*** MATERIALS PROVIDED Section Begins ***
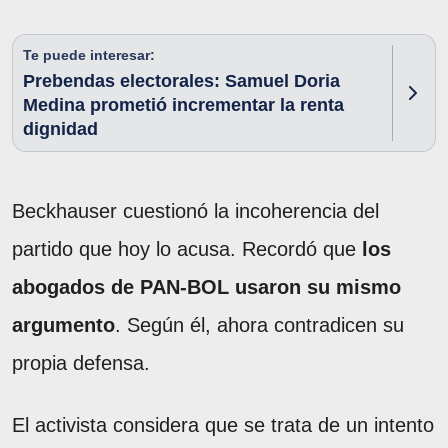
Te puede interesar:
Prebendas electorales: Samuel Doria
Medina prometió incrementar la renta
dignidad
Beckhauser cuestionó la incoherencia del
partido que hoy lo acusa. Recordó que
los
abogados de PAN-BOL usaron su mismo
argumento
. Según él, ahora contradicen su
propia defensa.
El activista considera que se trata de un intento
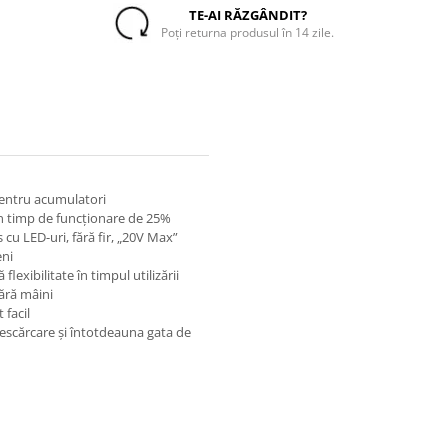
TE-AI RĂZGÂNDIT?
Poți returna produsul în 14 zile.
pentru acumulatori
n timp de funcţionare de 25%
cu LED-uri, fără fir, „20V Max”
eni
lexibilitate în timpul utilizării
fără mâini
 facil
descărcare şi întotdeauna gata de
*** MATERIALS PROVIDED Section Ends ***
_TASK STATEMENT_
Could you output all of the records exactly, without their pictures?

_ANSWER SECTION_
Te puede interesar:
Prebendas electorales: Samuel Doria
Medina prometió incrementar la renta
dignidad
Beckhauser cuestionó la incoherencia del
partido que hoy lo acusa. Recordó que
los
abogados de PAN-BOL usaron su mismo
argumento
. Según él, ahora contradicen su
propia defensa.
El activista considera que se trata de un intento
TE-AI RĂZGÂNDIT?
Poți returna produsul în 14 zile.
pentru acumulatori
n timp de funcţionare de 25%
cu LED-uri, fără fir, „20V Max”
eni
lexibilitate în timpul utilizării
fără mâini
 facil
descărcare şi întotdeauna gata de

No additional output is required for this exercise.